What to produce
Find every line below with the string "elements" and pick it out.

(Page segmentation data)
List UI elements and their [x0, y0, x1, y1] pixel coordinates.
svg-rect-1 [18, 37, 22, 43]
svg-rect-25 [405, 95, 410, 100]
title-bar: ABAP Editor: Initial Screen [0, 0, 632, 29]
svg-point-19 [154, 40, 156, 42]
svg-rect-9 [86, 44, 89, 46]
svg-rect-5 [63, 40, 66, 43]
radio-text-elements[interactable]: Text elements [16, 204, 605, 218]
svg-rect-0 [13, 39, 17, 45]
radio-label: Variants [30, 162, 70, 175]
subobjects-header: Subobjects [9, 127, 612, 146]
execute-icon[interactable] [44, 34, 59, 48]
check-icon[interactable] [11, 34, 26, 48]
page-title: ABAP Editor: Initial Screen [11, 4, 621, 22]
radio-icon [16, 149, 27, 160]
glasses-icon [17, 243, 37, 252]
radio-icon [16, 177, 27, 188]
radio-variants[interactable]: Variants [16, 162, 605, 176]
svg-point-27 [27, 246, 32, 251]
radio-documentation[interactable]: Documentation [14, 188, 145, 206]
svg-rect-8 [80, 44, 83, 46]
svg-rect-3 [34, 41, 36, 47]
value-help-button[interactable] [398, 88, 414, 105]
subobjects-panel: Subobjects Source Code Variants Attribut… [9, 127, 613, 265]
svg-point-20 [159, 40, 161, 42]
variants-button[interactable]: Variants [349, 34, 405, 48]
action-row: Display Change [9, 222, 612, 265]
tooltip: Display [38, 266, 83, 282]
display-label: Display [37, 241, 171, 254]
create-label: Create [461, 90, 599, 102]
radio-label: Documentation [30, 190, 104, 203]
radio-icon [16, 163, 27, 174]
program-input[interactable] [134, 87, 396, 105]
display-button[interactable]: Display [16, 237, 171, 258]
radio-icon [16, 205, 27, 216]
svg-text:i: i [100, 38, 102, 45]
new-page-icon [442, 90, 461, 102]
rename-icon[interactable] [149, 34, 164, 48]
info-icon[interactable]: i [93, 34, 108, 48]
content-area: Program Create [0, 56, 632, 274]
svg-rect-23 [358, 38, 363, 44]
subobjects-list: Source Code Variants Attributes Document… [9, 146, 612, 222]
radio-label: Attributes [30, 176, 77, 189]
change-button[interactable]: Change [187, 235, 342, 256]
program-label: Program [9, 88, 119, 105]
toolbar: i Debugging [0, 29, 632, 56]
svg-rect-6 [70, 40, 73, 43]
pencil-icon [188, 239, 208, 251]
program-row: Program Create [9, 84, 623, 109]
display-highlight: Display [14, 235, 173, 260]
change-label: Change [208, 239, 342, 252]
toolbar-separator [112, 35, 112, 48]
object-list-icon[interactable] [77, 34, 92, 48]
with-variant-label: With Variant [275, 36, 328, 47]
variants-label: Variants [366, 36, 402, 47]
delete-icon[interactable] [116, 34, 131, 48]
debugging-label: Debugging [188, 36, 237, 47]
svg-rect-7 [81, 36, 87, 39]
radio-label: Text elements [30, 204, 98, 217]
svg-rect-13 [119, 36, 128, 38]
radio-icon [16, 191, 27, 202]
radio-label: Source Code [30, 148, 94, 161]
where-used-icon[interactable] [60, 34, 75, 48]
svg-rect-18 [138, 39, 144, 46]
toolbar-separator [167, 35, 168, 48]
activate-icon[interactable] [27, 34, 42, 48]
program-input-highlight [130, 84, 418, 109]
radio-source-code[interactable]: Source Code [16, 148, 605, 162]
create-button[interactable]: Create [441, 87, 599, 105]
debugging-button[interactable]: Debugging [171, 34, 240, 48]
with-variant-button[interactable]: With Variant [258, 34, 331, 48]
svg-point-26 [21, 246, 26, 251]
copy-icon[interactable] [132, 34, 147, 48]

...

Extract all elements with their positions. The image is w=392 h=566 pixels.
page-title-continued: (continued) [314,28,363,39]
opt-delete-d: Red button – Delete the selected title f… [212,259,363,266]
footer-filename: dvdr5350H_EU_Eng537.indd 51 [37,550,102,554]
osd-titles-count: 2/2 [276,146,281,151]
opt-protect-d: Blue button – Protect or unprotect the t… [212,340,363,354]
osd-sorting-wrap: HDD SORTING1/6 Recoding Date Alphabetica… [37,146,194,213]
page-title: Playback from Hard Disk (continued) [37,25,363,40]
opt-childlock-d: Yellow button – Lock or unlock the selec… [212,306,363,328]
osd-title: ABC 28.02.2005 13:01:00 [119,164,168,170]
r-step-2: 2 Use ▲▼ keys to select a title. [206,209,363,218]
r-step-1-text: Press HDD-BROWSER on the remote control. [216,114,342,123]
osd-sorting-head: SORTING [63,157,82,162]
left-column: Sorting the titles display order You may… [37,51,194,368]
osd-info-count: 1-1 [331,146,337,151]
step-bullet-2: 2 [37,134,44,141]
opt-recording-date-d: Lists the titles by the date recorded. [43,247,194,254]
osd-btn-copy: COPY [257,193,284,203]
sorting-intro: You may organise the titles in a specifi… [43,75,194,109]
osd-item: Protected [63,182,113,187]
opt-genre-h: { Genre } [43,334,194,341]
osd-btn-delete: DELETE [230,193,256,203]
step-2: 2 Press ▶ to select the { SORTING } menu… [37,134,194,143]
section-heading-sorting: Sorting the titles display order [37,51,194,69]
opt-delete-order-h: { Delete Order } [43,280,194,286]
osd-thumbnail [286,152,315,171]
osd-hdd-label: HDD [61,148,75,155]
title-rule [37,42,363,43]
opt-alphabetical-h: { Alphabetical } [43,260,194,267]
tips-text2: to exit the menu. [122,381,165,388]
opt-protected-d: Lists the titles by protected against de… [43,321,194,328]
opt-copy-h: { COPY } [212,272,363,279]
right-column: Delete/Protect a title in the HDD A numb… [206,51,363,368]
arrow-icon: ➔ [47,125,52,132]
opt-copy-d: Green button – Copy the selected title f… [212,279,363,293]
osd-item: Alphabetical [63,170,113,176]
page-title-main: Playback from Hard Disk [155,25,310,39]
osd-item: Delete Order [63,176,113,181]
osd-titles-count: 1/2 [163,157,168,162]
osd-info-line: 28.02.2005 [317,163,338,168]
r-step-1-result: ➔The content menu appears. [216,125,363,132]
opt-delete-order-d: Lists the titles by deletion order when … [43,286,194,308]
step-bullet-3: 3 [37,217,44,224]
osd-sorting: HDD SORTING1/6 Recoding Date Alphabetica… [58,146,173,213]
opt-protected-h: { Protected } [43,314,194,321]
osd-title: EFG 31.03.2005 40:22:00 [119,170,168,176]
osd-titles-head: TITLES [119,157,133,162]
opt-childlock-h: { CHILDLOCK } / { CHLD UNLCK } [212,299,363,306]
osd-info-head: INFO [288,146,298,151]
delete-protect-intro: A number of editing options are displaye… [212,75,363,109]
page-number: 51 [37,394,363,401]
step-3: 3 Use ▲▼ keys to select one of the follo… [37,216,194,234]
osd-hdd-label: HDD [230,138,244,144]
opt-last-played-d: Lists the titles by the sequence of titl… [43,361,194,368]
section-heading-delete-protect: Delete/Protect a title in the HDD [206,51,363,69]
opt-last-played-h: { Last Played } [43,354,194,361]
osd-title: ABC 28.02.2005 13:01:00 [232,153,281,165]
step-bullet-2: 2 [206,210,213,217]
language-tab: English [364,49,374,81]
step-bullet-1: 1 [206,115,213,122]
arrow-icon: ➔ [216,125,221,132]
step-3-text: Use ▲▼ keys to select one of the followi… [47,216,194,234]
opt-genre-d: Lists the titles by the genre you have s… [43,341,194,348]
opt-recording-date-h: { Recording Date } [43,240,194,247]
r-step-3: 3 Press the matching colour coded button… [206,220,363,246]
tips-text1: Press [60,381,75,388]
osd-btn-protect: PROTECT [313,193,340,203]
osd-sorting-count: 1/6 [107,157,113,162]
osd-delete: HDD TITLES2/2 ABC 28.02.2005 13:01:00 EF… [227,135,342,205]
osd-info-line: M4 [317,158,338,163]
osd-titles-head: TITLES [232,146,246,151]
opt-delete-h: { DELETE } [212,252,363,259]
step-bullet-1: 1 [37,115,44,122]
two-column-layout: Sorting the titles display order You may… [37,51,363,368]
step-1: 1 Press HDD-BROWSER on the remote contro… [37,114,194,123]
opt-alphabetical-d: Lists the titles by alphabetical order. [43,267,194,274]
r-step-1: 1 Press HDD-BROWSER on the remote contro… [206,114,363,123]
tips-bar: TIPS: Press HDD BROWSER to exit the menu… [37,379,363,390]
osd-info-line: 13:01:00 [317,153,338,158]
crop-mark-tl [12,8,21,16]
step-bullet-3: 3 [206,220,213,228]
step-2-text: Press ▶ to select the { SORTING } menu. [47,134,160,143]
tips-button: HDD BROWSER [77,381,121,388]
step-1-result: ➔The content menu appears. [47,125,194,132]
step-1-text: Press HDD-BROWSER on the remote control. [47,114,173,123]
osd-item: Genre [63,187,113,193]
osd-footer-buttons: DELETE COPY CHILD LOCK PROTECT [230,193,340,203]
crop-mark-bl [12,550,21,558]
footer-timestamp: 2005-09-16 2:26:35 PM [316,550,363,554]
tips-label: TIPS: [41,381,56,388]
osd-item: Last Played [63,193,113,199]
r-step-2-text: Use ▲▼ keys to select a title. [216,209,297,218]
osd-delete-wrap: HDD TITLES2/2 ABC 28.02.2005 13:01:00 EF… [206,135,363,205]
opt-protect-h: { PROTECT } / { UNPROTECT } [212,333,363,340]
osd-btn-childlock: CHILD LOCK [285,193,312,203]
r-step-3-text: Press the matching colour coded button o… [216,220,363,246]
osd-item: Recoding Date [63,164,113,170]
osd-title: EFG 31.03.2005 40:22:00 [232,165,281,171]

Finished task
List UI elements and their [x0, y0, x1, y1] pixel coordinates.
radio-text-elements[interactable]: Text elements [16, 204, 605, 218]
radio-label: Text elements [30, 204, 98, 217]
Extract all elements with their positions. The image is w=392 h=566 pixels.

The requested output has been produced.